Usia 50 Tahun, SMA Negeri 5 Denpasar Berhasil Bangun Program Peduli Sampah Berbasis Induk dan Bernilai Ekonomis
Jbm.co.id-DENPASAR | SMA Negeri 5 Denpasar tidak sebagai Sekolah Penggerak, lantaran usia Kepala Sekolah diatas 55 tahun berarti sekolah yang dipimpinnya tidak bisa menjadi Sekolah Penggerak, dikarenakan, syaratnya Kepala Sekolah sudah harus menjadi Guru Penggerak.
Oleh karena itu, SMA Negeri 5 Denpasar tidak bisa mendaftar sebagai Sekolah Penggerak. Namun, menurut Pengawas, bahwa SMA Negeri 5 Denpasar itu sudah bisa mengimbas bersama sekolah lainnya sebagai salah satu syarat menjadi Sekolah Penggerak.
Hal tersebut disampaikan Kepala Sekolah SMA Negeri 5 Denpasar, Cokorda Istri Mirah Kusuma Widiawati, saat diwawancarai awak media di Denpasar, Selasa, 19 Maret 2024.
Meski demikian, banyak hal sudah dilakukan pihak SMA Negeri 5 Denpasar, tapi belum dilakukan oleh sekolah lainnya. Dicontohkan, SMA Negeri 5 Denpasar berhasil membangun program Peduli Sampah berbasis induk, diusianya ke-50 tahun yang jatuh pada 7 Januari 2024.
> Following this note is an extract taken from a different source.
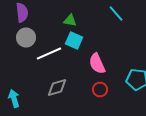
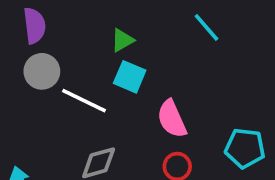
green triangle: (70, 20) -> (122, 40), turned -40
white line: (49, 54) -> (84, 101), turned 50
Disebutkan, program Peduli Sampah yang dikembangkan SMA Negeri 5 Denpasar sejalan dengan program Pemerintah Provinsi Bali dibawah arahan Gubernur Bali Wayan Koster, demikian pula Kota Denpasar menjadi Kota Peduli Sampah.
“Kita melaksanakan itu diawal, sudah lebih dari dua tahun. Dulu tempat sampah kita ada depan. Kalau sekolah khan kumuh jadinya jika disimpan didepan, makanya saya pindahkan ke belakang,” terangnya.
Tak hanya itu, lanjutnya dibelakang sekolah juga dibuatkan tempat yang digunakan untuk mengolah kompos.
“Karena dasar saya yang pertama itu, apa sich yang dimiliki sekolah ini, begitu luasnya, itu pikiran saya pertama kali masuk sekolah ini,” terangnya.
Saat dilihat di seputar sekolah ini, ternyata banyak sampahnya, karena luasnya 2,5 hektar dan disini banyak pohon.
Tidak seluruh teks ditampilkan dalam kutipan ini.